◆ Goal of the exercise
Each line from the one containing "image? (SVG masks)" through the end of the data must be retyped exactly, and no other line.

====== Task inputs

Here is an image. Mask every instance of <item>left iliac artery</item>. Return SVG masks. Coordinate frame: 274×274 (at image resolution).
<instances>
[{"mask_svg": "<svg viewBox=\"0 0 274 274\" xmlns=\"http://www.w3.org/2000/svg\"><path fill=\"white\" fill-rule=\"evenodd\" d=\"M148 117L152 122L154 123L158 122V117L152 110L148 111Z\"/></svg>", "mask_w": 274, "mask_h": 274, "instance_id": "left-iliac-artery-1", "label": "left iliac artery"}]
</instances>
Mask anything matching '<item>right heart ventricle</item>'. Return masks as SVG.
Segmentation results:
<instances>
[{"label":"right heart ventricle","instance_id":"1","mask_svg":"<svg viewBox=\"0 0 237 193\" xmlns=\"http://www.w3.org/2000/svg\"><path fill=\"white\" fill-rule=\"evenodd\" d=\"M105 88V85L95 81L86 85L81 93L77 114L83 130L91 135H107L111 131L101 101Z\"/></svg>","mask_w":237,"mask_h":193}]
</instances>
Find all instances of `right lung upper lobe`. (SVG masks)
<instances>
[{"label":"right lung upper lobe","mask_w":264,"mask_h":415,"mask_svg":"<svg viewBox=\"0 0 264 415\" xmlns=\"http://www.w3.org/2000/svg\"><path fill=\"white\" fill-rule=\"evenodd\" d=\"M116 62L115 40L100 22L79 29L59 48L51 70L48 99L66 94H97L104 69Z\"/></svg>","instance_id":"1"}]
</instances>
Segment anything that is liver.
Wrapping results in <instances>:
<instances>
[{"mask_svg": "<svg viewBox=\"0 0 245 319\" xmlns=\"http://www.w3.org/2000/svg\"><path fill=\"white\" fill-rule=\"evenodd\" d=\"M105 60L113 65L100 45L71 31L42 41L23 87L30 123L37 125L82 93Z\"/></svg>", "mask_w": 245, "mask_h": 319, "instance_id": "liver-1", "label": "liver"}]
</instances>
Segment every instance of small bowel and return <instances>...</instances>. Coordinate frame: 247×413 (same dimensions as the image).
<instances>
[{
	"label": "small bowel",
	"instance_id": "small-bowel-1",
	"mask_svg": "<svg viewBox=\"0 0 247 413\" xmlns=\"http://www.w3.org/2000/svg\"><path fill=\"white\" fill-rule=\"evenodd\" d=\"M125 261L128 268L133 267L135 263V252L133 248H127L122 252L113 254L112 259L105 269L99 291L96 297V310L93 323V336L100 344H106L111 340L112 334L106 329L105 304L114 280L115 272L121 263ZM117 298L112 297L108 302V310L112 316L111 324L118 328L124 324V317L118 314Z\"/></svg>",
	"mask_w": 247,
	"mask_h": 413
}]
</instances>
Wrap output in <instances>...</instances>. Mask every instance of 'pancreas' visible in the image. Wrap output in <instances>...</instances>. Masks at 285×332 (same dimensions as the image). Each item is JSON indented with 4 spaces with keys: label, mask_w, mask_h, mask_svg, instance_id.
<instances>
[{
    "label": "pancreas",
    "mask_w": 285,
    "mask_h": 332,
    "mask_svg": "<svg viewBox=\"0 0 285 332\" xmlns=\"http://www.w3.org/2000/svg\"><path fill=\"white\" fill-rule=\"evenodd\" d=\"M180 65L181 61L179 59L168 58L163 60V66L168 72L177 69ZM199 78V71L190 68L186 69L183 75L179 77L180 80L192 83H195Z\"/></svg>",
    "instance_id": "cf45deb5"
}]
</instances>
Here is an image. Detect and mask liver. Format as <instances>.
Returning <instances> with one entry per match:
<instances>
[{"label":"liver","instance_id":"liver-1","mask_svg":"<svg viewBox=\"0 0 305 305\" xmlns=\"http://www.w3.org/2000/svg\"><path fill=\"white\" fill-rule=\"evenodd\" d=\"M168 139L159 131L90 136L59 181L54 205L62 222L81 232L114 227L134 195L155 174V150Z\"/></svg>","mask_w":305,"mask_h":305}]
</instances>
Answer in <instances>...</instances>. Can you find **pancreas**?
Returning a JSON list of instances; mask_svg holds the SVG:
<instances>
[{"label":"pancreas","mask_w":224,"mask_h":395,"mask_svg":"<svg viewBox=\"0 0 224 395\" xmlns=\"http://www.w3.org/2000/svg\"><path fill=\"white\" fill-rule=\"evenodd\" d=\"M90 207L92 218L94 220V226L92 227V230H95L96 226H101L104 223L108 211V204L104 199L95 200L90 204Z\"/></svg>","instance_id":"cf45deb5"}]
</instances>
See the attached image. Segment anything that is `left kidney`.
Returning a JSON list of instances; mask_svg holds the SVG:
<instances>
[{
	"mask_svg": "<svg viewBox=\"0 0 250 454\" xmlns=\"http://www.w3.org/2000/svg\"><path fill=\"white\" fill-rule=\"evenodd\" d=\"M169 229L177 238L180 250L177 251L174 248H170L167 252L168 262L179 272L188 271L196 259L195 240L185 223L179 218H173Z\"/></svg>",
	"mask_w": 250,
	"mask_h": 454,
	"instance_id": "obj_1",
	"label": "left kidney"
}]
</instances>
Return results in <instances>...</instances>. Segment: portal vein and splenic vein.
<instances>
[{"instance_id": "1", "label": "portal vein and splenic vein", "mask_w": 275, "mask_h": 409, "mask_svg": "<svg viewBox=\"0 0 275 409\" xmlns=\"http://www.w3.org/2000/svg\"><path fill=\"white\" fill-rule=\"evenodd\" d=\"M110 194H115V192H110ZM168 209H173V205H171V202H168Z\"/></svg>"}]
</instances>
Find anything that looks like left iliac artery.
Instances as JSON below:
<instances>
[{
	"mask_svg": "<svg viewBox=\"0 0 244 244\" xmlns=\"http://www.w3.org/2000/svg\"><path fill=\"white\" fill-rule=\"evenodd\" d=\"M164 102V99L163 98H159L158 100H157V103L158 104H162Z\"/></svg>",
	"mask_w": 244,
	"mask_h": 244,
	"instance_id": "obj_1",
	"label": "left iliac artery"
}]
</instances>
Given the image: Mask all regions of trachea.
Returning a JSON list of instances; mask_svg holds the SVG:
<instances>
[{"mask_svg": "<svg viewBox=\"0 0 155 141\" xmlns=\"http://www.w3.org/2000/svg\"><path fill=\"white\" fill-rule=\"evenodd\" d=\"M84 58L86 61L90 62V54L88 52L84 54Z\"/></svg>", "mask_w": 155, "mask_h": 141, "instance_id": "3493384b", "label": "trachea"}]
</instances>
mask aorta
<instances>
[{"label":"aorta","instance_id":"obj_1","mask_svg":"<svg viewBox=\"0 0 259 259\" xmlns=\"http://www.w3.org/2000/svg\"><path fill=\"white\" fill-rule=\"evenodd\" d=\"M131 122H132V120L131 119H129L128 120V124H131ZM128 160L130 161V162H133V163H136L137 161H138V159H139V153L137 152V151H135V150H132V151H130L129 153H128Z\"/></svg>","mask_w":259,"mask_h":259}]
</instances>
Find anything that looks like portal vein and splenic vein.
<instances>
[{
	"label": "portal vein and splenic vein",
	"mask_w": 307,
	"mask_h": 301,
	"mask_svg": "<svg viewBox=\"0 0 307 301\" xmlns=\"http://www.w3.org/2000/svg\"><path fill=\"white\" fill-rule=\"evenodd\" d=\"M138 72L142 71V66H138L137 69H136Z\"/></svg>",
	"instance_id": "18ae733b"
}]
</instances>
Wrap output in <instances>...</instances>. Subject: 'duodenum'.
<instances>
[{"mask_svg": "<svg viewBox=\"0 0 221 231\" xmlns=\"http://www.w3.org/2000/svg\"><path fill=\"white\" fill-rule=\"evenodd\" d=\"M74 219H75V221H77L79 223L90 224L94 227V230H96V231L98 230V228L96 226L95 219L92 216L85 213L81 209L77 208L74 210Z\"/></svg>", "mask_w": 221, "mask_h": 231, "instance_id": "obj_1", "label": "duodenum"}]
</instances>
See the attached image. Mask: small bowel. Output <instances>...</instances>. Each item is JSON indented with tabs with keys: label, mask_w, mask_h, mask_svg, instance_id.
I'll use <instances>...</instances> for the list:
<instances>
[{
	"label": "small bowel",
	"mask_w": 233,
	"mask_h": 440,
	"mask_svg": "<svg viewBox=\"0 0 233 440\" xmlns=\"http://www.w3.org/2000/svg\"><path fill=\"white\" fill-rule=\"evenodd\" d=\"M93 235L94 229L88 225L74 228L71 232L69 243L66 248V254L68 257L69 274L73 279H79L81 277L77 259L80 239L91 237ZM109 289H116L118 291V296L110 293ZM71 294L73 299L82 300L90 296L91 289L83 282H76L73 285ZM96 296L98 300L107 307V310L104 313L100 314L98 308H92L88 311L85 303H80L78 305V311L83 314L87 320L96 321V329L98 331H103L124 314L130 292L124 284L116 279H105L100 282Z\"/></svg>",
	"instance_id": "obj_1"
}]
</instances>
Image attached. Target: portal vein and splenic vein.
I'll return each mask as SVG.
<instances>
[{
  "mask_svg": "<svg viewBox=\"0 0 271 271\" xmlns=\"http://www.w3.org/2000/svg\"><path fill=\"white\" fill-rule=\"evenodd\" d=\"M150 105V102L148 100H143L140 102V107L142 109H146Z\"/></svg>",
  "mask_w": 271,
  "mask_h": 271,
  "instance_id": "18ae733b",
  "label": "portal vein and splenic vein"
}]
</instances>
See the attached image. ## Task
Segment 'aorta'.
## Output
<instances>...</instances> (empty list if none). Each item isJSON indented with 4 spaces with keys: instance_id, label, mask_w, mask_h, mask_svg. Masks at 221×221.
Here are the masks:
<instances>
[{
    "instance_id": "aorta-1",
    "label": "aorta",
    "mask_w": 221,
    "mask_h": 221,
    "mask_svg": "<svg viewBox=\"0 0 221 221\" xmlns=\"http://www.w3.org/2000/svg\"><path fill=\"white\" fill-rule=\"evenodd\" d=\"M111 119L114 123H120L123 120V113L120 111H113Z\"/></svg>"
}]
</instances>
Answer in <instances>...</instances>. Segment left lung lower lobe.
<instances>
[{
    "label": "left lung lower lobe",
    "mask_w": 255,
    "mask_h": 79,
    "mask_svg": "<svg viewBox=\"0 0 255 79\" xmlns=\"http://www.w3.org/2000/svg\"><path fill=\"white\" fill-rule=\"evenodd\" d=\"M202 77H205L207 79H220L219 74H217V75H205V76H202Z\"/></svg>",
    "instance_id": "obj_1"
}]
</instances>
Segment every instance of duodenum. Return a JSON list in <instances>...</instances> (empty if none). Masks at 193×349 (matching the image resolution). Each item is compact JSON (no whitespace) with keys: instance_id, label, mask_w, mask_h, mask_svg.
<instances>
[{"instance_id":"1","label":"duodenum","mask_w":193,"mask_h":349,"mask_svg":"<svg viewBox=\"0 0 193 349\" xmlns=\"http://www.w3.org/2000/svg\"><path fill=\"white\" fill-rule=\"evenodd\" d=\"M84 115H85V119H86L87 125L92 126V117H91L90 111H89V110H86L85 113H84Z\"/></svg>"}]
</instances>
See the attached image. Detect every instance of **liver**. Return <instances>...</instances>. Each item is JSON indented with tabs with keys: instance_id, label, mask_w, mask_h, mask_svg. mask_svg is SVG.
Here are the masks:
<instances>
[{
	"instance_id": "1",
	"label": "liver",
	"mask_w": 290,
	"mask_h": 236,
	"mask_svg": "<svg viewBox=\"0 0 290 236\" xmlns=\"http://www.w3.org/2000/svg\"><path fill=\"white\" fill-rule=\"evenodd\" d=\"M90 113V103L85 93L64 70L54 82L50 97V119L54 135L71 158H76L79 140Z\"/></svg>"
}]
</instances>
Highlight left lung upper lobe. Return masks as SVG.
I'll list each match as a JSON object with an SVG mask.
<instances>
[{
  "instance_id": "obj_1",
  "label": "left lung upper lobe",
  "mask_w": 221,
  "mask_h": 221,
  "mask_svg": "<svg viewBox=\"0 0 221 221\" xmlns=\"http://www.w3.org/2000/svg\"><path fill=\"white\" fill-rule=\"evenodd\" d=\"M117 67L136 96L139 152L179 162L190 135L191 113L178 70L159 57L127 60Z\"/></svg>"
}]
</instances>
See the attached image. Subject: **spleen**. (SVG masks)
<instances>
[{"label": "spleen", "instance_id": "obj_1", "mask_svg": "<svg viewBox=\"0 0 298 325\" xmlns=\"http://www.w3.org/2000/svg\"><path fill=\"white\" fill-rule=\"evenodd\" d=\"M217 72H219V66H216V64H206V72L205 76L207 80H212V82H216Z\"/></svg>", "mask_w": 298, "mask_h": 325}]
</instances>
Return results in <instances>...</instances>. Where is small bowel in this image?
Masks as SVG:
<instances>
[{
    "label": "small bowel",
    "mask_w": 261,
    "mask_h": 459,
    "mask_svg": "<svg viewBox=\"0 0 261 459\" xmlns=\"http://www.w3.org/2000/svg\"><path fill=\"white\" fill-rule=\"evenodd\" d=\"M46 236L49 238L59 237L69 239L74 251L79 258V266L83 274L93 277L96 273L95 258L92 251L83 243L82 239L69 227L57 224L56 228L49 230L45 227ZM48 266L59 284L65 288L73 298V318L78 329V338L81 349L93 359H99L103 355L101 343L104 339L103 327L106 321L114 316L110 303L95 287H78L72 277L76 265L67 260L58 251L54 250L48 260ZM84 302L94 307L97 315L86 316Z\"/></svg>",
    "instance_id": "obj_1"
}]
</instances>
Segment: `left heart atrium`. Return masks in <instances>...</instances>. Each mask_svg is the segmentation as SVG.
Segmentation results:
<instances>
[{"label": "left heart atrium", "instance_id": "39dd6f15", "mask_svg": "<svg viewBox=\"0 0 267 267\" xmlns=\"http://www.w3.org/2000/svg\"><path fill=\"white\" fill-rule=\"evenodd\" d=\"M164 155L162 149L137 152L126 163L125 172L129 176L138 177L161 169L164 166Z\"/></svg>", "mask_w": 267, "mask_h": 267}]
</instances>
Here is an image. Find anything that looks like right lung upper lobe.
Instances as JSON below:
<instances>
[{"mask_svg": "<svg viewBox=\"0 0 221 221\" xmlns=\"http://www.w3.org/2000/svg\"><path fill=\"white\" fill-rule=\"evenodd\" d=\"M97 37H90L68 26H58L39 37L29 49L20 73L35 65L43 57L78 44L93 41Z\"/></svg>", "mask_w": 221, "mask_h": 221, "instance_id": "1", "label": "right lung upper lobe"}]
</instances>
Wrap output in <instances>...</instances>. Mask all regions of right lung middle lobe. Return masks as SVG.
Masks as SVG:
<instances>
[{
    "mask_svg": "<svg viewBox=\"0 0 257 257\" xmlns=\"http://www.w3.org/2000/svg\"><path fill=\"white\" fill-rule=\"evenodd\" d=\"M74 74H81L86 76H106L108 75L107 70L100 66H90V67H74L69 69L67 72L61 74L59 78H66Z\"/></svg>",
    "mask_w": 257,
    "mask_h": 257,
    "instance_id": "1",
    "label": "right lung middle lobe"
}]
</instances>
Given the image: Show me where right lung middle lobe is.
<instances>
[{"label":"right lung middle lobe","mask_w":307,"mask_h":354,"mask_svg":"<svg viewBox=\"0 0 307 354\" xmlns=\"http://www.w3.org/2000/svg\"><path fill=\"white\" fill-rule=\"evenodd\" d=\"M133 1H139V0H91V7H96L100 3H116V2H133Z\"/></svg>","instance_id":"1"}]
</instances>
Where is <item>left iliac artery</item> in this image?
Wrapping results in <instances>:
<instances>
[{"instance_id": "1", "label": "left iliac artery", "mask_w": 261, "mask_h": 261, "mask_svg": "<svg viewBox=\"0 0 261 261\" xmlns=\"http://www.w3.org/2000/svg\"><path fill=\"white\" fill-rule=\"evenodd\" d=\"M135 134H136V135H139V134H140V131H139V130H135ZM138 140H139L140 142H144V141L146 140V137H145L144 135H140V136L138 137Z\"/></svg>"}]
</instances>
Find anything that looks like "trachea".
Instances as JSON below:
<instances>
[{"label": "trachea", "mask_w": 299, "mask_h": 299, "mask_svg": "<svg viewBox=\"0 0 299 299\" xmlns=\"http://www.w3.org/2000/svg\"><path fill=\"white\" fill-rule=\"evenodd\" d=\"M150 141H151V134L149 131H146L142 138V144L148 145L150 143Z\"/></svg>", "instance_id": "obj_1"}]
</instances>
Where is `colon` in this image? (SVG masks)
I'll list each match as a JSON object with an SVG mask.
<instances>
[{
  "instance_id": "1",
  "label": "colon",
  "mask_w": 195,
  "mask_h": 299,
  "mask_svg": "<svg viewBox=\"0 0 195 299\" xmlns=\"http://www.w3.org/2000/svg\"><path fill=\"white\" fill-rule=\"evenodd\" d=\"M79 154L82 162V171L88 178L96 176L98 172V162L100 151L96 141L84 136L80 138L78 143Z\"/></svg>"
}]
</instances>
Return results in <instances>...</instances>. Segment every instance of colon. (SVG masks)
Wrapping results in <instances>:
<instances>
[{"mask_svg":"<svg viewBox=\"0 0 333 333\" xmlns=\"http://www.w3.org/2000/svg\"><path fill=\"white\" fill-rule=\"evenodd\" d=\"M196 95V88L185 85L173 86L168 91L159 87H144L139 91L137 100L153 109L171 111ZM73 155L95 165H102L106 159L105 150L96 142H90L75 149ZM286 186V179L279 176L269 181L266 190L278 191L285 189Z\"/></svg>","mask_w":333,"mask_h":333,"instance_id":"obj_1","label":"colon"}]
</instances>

============

◆ Finished task
Where is `colon` in this image? (SVG masks)
I'll list each match as a JSON object with an SVG mask.
<instances>
[{
  "instance_id": "1",
  "label": "colon",
  "mask_w": 195,
  "mask_h": 299,
  "mask_svg": "<svg viewBox=\"0 0 195 299\" xmlns=\"http://www.w3.org/2000/svg\"><path fill=\"white\" fill-rule=\"evenodd\" d=\"M79 154L82 162V171L88 178L96 176L98 172V162L100 151L96 141L84 136L80 138L78 143Z\"/></svg>"
}]
</instances>
Return results in <instances>...</instances>. Segment every instance of colon. (SVG masks)
Wrapping results in <instances>:
<instances>
[{"mask_svg":"<svg viewBox=\"0 0 333 333\" xmlns=\"http://www.w3.org/2000/svg\"><path fill=\"white\" fill-rule=\"evenodd\" d=\"M196 95V88L185 85L173 86L168 91L159 87H144L139 91L137 100L153 109L171 111ZM73 155L95 165H102L106 159L105 150L96 142H90L75 149ZM286 186V179L279 176L269 181L266 190L278 191L285 189Z\"/></svg>","mask_w":333,"mask_h":333,"instance_id":"obj_1","label":"colon"}]
</instances>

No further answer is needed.